Work item:
Where the line with "505145 (190, 716)" appears below, start writing out lines exactly, and finish with the line with "Персонал (322, 29)", which is included; write out nothing else.

Source material:

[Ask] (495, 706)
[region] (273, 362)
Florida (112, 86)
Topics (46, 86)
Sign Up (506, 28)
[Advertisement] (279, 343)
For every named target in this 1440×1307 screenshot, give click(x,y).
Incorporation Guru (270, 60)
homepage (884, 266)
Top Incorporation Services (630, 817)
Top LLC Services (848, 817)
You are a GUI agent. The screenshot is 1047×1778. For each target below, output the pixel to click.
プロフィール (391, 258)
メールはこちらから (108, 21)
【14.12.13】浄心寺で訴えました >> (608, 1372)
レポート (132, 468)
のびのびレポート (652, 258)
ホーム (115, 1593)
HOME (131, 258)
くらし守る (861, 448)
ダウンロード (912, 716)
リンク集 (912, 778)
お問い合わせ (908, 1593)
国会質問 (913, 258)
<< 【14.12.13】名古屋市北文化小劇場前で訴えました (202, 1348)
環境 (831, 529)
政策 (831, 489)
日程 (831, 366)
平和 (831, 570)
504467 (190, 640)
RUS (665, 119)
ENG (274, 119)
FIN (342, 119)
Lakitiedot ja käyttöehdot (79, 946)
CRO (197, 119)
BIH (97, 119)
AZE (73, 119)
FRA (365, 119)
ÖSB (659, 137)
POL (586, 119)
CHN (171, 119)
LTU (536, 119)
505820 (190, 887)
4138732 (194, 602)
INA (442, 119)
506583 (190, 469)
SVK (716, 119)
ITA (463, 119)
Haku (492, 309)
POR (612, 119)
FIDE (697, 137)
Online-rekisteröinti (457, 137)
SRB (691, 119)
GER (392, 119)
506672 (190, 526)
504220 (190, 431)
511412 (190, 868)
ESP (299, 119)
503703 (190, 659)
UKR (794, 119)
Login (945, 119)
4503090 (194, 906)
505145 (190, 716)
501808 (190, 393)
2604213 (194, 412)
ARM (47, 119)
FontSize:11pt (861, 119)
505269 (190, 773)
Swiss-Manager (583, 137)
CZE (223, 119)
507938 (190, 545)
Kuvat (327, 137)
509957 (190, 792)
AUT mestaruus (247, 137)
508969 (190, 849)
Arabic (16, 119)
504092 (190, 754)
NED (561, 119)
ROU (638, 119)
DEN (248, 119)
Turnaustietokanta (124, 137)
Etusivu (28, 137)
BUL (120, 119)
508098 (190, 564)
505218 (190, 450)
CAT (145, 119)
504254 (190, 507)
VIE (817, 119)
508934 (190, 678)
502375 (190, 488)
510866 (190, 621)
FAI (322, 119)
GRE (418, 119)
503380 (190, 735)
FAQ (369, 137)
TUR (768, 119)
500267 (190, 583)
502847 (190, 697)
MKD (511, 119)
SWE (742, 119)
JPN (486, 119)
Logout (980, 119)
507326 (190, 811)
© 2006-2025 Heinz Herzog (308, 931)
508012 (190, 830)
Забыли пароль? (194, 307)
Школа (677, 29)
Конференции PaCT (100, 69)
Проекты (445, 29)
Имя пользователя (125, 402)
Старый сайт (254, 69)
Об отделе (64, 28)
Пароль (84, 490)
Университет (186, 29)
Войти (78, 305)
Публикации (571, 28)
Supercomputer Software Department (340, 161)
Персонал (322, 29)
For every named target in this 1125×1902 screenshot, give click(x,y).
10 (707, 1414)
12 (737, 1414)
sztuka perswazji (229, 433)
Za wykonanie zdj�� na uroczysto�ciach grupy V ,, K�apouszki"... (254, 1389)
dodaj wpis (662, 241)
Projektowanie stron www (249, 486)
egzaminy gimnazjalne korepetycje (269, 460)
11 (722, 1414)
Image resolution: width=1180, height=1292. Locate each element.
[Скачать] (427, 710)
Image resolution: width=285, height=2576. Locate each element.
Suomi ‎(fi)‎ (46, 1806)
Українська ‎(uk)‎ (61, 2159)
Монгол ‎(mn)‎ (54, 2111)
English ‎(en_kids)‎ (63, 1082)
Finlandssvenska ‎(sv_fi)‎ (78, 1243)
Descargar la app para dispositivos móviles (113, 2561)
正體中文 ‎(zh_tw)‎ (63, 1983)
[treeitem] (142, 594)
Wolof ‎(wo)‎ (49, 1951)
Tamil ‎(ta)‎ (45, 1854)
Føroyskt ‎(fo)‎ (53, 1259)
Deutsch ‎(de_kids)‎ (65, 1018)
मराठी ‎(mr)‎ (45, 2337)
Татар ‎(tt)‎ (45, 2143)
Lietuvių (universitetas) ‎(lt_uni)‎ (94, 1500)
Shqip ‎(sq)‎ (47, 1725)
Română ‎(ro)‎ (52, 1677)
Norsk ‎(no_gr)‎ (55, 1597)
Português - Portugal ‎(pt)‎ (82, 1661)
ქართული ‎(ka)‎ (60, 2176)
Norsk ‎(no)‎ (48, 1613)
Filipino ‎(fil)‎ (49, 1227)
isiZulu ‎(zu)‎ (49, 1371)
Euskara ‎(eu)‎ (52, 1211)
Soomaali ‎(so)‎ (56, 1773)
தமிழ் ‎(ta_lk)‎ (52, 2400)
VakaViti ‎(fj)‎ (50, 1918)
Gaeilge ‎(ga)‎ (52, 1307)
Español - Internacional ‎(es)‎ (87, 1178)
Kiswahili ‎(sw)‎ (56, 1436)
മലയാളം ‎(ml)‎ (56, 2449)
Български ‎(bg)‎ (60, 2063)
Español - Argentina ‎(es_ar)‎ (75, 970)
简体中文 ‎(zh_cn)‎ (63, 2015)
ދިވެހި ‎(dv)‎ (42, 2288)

Result of the exercise:
505145 (190, 716)
501808 (190, 393)
2604213 (194, 412)
ARM (47, 119)
FontSize:11pt (861, 119)
505269 (190, 773)
Swiss-Manager (583, 137)
CZE (223, 119)
507938 (190, 545)
Kuvat (327, 137)
509957 (190, 792)
AUT mestaruus (247, 137)
508969 (190, 849)
Arabic (16, 119)
504092 (190, 754)
NED (561, 119)
ROU (638, 119)
DEN (248, 119)
Turnaustietokanta (124, 137)
Etusivu (28, 137)
BUL (120, 119)
508098 (190, 564)
505218 (190, 450)
CAT (145, 119)
504254 (190, 507)
VIE (817, 119)
508934 (190, 678)
502375 (190, 488)
510866 (190, 621)
FAI (322, 119)
GRE (418, 119)
503380 (190, 735)
FAQ (369, 137)
TUR (768, 119)
500267 (190, 583)
502847 (190, 697)
MKD (511, 119)
SWE (742, 119)
JPN (486, 119)
Logout (980, 119)
507326 (190, 811)
© 2006-2025 Heinz Herzog (308, 931)
508012 (190, 830)
Забыли пароль? (194, 307)
Школа (677, 29)
Конференции PaCT (100, 69)
Проекты (445, 29)
Имя пользователя (125, 402)
Старый сайт (254, 69)
Об отделе (64, 28)
Пароль (84, 490)
Университет (186, 29)
Войти (78, 305)
Публикации (571, 28)
Supercomputer Software Department (340, 161)
Персонал (322, 29)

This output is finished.